## Your goal
Word for word, and without a single picture, repeat the entries.

Dataset entries:
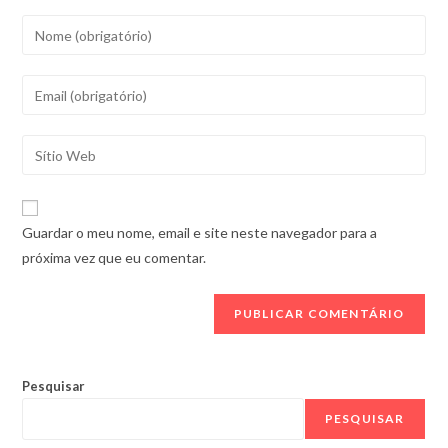
Introduza
o
seu
Introduza
nome
o
ou
seu
Introduza
nome
endereço
o
de
de
URL
utilizador
correio
do
para
Guardar o meu nome, email e site neste navegador para a
eletrónico
seu
comentar
próxima vez que eu comentar.
para
sítio
comentar
Web
(opcional)
Pesquisar
PESQUISAR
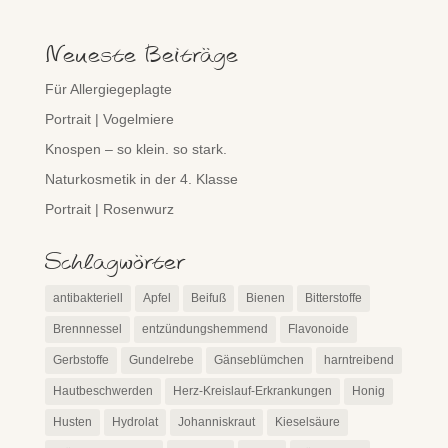
Neueste Beiträge
Für Allergiegeplagte
Portrait | Vogelmiere
Knospen – so klein. so stark.
Naturkosmetik in der 4. Klasse
Portrait | Rosenwurz
Schlagwörter
antibakteriell
Apfel
Beifuß
Bienen
Bitterstoffe
Brennnessel
entzündungshemmend
Flavonoide
Gerbstoffe
Gundelrebe
Gänseblümchen
harntreibend
Hautbeschwerden
Herz-Kreislauf-Erkrankungen
Honig
Husten
Hydrolat
Johanniskraut
Kieselsäure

## Response to this task
Introduza
o
seu
Introduza
nome
o
ou
seu
Introduza
nome
endereço
o
de
de
URL
utilizador
correio
do
para
Guardar o meu nome, email e site neste navegador para a
eletrónico
seu
comentar
próxima vez que eu comentar.
para
sítio
comentar
Web
(opcional)
Pesquisar
PESQUISAR
Neueste Beiträge
Für Allergiegeplagte
Portrait | Vogelmiere
Knospen – so klein. so stark.
Naturkosmetik in der 4. Klasse
Portrait | Rosenwurz
Schlagwörter
antibakteriell
Apfel
Beifuß
Bienen
Bitterstoffe
Brennnessel
entzündungshemmend
Flavonoide
Gerbstoffe
Gundelrebe
Gänseblümchen
harntreibend
Hautbeschwerden
Herz-Kreislauf-Erkrankungen
Honig
Husten
Hydrolat
Johanniskraut
Kieselsäure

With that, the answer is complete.